CEDAW Anniversary: Making Women's Equality a Reality in the Democratic Republic of the Congo

Publication Date: 
20 Dec 2012

In honor of the 33rd anniversary of the signing of the United Nations Convention on the Elimination of All Forms of Discrimination against Women (CEDAW), IFES colleagues from around the world share their thoughts on gender discrimination in their countries and how they are working to overcome it.

Name: Mamie Patricia Kapinga
Title: Provincial Coordinator
Country: Democratic Republic of the Congo

How does discrimination against women affect their participation as citizens in the Democratic Republic of the Congo?

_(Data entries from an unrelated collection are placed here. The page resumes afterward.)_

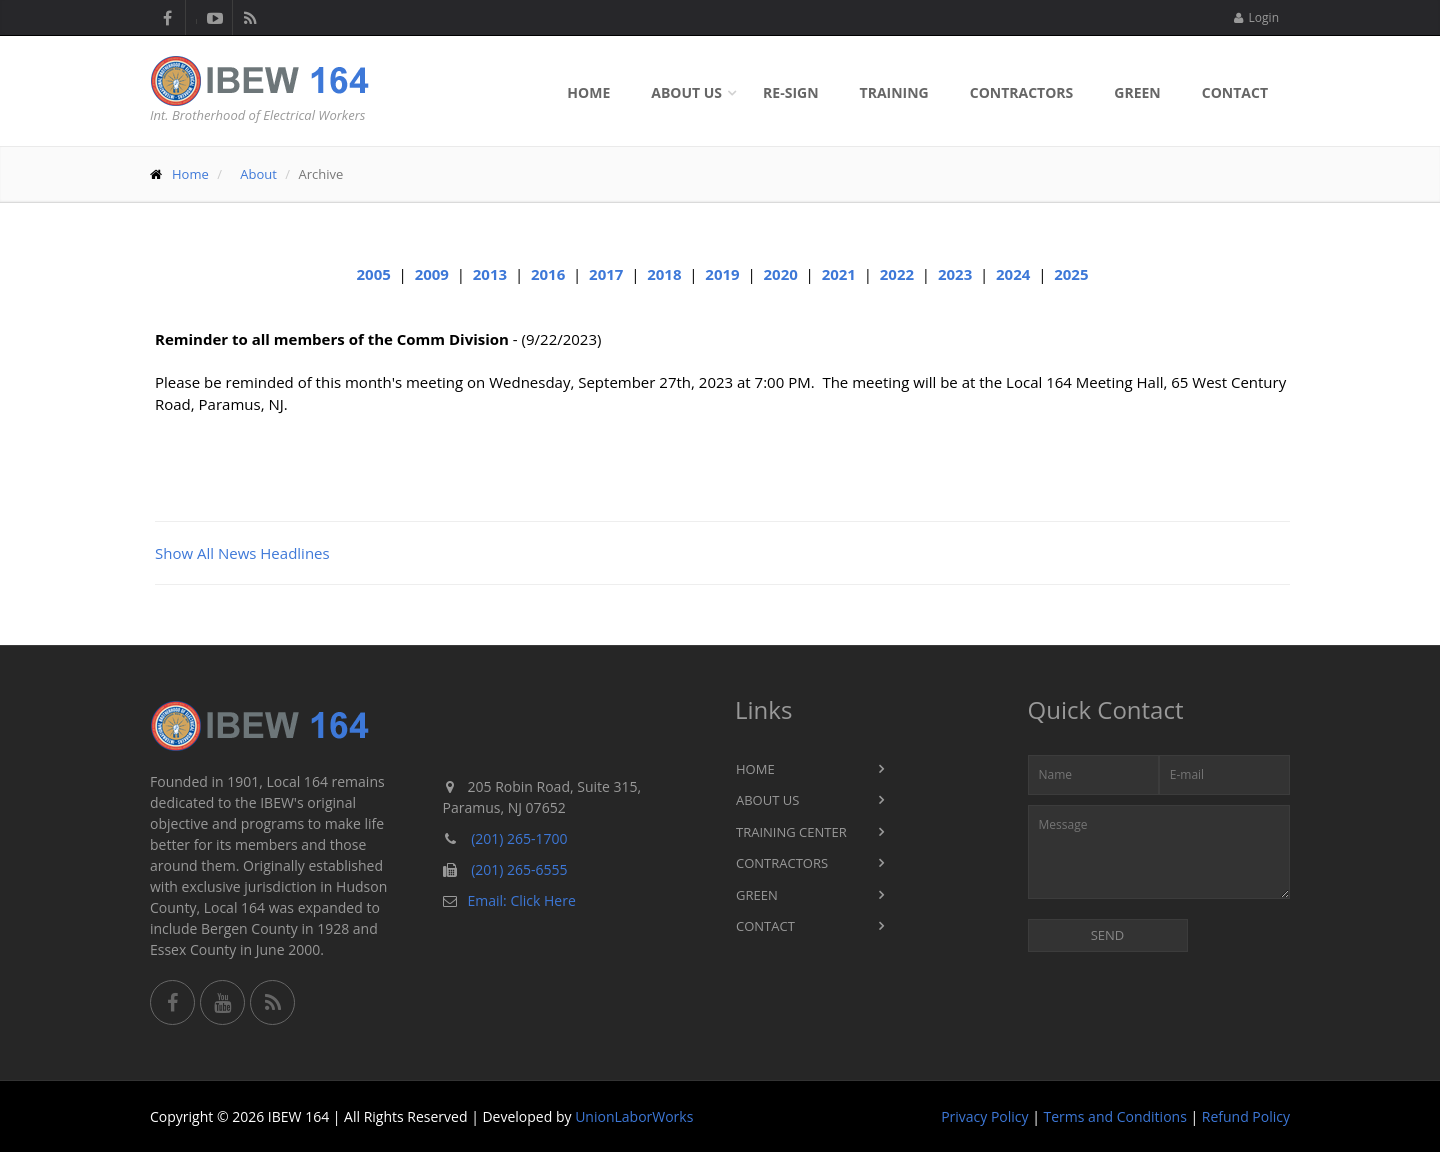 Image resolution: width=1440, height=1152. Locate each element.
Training (894, 92)
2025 (1071, 274)
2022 (897, 274)
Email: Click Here (522, 900)
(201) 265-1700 (519, 838)
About (258, 174)
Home (588, 92)
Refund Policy (1246, 1116)
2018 (664, 274)
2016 (548, 274)
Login (1256, 17)
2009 (432, 274)
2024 (1013, 274)
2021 (839, 274)
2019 (722, 274)
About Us (686, 92)
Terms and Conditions (1115, 1116)
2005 (374, 274)
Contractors (1022, 92)
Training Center (791, 832)
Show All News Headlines (242, 553)
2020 (780, 274)
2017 (606, 274)
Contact (1235, 92)
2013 (490, 274)
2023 (955, 274)
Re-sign (790, 92)
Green (1137, 92)
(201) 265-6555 (519, 869)
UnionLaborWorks (634, 1116)
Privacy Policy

Although the constitution of the DRC makes provisions for parity between men and women with a view to fair and equitable participation in the management of the city (Mbuji-Mayi), this participation remains only theoretical, despite our country’s ratification of treaties on the elimination of all forms of discrimination against women.

We find that women, intelligent and educated as they may be, are still the victims of much abuse and wrongdoing on the part of men, in particular; the societies in which they live, in general; and, specifically here in Kasai Oriental, customs which slow the development, emergence and advancement of women.

For example, consider the representation of women in political institutions. Women are disadvantaged for several reasons, of which the most important are outdated customs and women’s financial dependence on their husbands, who may accuse them of wasting money or view them as unable to stand for elected office and instead as simple housewives with no control even over their own reproductive choices. Women’s participation is just as misunderstood by women themselves, who underestimate themselves, despite being endowed with abilities and potential equal to those of men.

Please tell us about your work with IFES related to combating discrimination against women and promoting women's empowerment.

IFES is an organization that grants equal opportunity during the recruitment process and encourages applications from qualified individuals regardless of gender.

IFES struggles against all forms of discrimination in general – and discrimination against women specifically. If IFES finds that a female candidate has the desired qualifications, they hire her.

On this subject, I can give a clear example that I encountered with IFES. During our recruitment in 2006, 10 candidates were called in – including three women, one of whom was me. I was ultimately chosen as provincial coordinator for Kasai Oriental, and that job granted me psychological, financial and moral independence.

And thus, through its work, IFES contributes to the development and promotion of the participation of women in the Congo and appears to be an employer with a sound model regarding the fight against discrimination. I have never been a victim of discrimination in my work with IFES.